Beckett fought the grip. Tried to twist and unleash his fury on Trevor.
But Trevor had his own skills. Street smarts earned early in life that made him lock Beckett down in a choke hold before Beckett could escape. “Brother, you gotta get a grip on your shit or you’re not gonna be worth a damn to Gia.”
The arm at his throat was a damper, but her name was far more potent. An instant leash, muzzle and cage rolled up into one. He held his arms up in surrender and lifted his chin for a better breath, the burn in his lungs making it clear just how long he’d been unloading his frustrations.
Trevor loosened his hold just enough to let him inhale. “You gonna get a grip?”
Beckett jerked a short nod and gripped Trevor’s forearm. The starched button-down grated against his palms, but there was heat behind it. A tiny tether to humanity. “What time is it?”
“Just past one. Everyone’s inside and finishing up lunch.”
Past one? Christ, he’d come up here before noon. No wonder the bag was so damned bloody.
Trevor unwound his hold, but stayed close, either prepped to catch his ass if his legs boycotted the idea of staying upright, or to put him back on lockdown. “Gia’s hanging in the kitchen with everyone else.”
When
Beckett spoke, his throat burned as bad as his knuckles, but the first bit of hope he’d felt in days poked its head out from under the covers. “She is?”
A wry grin crooked one corner of Trevor’s mouth. “Sucks watchin’ a woman you love hurt, doesn’t it?” Apparently satisfied Beckett was back in reality, he took another step back. “She’s not tradin’ verbal jabs with Axel or givin’ Knox shit like she usually does, but she’s present. Listening. Jace even got her to smile once.”
Thank God.
He exhaled hard on the thought and the knotted muscles in his neck and shoulders unleashed their death grip. “Thought she’d never get out of that bed.”

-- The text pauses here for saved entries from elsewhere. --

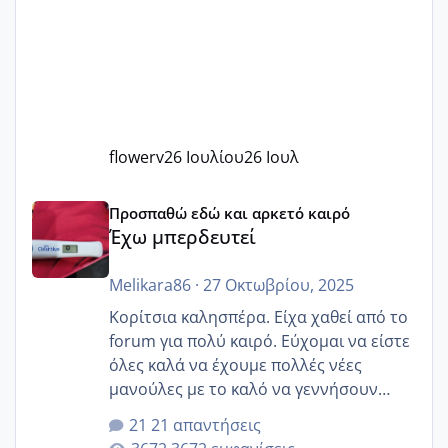
flowerv
26 Ιουλίου
26 Ιουλ
Έχω μπερδευτεί
Προσπαθώ εδώ και αρκετό καιρό
Έχω μπερδευτεί
Melikara86
·
27 Οκτωβρίου, 2025
Κορίτσια καλησπέρα. Είχα χαθεί από το
forum για πολύ καιρό. Εύχομαι να είστε
όλες καλά να έχουμε πολλές νέες
μανούλες με το καλό να γεννήσουν
αυτές που ήδη περιμένουν. Να πάρουν
21 απαντήσεις
γερα μωράκια στην αγκαλίτσα τους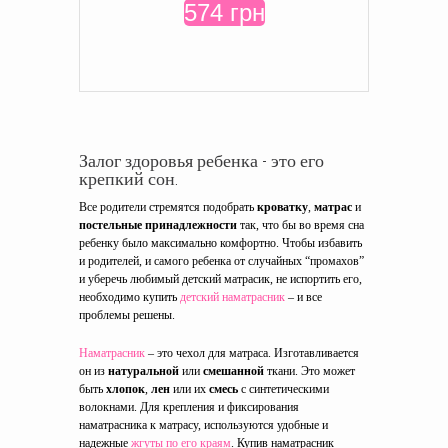
574 грн
Залог здоровья ребенка - это его
крепкий сон.
Все родители стремятся подобрать
кроватку
,
матрас
и
постельные принадлежности
так, что бы во время сна
ребенку было максимально комфортно. Чтобы избавить
и родителей, и самого ребенка от случайных “промахов”
и уберечь любимый детский матрасик, не испортить его,
необходимо купить
детский наматрасник
– и все
проблемы решены.
Наматрасник
– это чехол для матраса. Изготавливается
он из
натуральной
или
смешанной
ткани. Это может
быть
хлопок
,
лен
или их
смесь
с синтетическими
волокнами. Для крепления и фиксирования
наматрасника к матрасу, используются удобные и
надежные
жгуты по его краям
. Купив наматрасник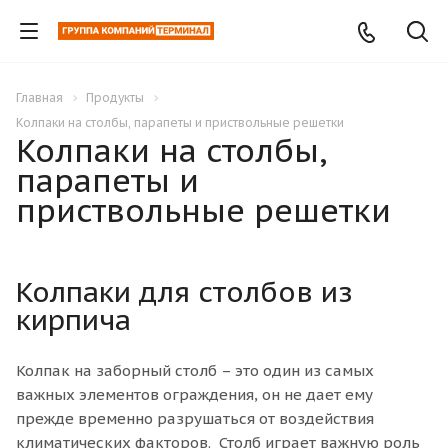
Главная
Продукты
Колпаки на столбы, парапеты и приствольные решетки
Колпаки на столбы,
парапеты и
приствольные решетки
Колпаки для столбов из
кирпича
Колпак на заборный столб – это один из самых
важных элементов ограждения, он не дает ему
прежде временно разрушаться от воздействия
климатических факторов. Столб играет важную роль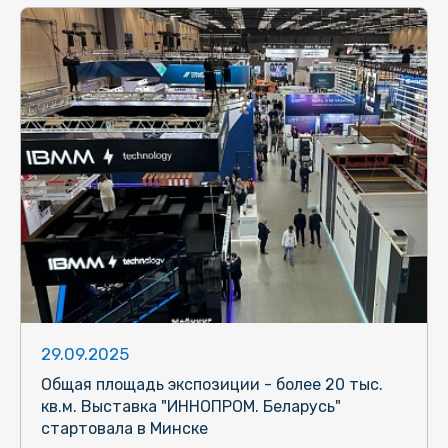
29.09.2025
Общая площадь экспозиции - более 20 тыс.
кв.м. Выставка "ИННОПРОМ. Беларусь"
стартовала в Минске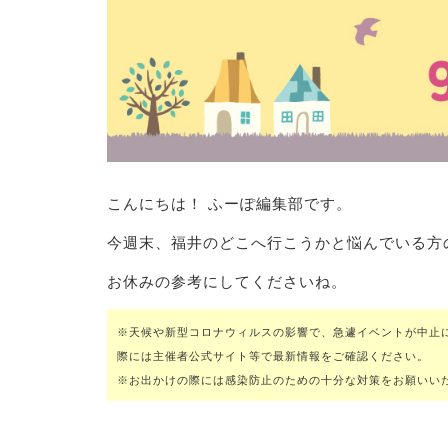
こんにちは！ ふーぽ編集部です。
今週末、福井のどこへ行こうかと悩んでいる方
お休みの参考にしてくださいね。
※天候や新型コロナウィルスの影響で、急遽イベントが中止
際には主催者公式サイト等で最新情報をご確認ください。
※お出かけの際には感染防止のための十分な対策をお願いい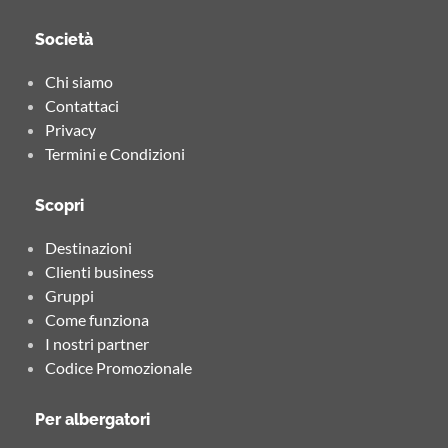
Società
Chi siamo
Contattaci
Privacy
Termini e Condizioni
Scopri
Destinazioni
Clienti business
Gruppi
Come funziona
I nostri partner
Codice Promozionale
Per albergatori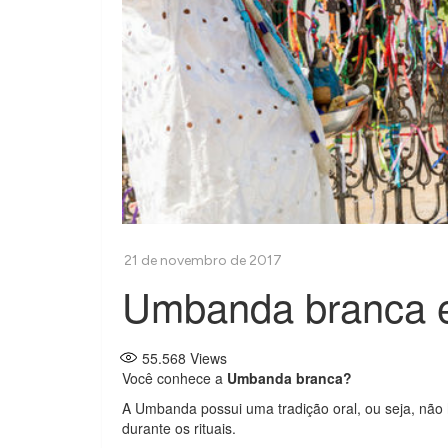
Umbanda branca 
55.568
Views
Você conhece a
Umbanda branca?
A Umbanda possui uma tradição oral, ou seja, não 
durante os rituais.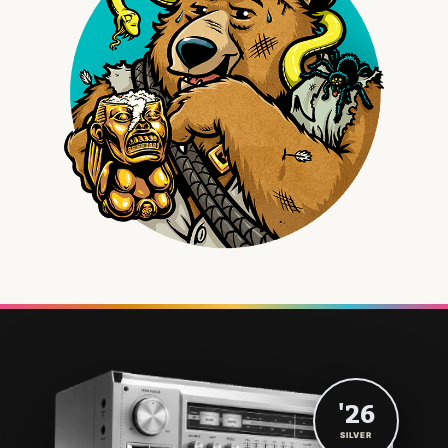
'26
SILVER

“Brother, she’s been through hell. Even if all she’d had to juggle was the arrest, the press and the questioning, she’d have needed some time to bounce back. Adding in that bullshit with her dad, you might as well have thrown a funeral on top of it. She’s strong, but she’s still human.”
The sound of her sobs after her dad had left were still in his head. Like a bad song you couldn’t shake loose and grated on every nerve. Every time she curled up close to him or squeezed his hand the volume got louder. “I should have tossed that fucker out into the hall. Should have dislocated his jaw before he could say the shit he did.”
Trevor scanned the room and locked eyes on the hand towel Beckett had tossed on the scarred, unfinished floor. He ambled toward it. “Looking back and second-guessing yourself isn’t gonna help. You did what you did and it’s over. You ask me, you stood by her while she faced down a demon. Anything else would’ve just delayed the inevitable. Now’s the time to build her back up and make sure she’s vindicated. You wanna pulverize someone, let’s make it the motherfucker who set her up.” He snatched the towel and tossed it at Beckett. “Now get your ass cleaned up so you don’t jolt Gia out of her stupor the wrong way when she gets a look at your hands.”
As incentives went, both were bull’s-eyes and got him back on track with unerring efficiency. Especially knowing Gia was up and reengaging for the first time in days.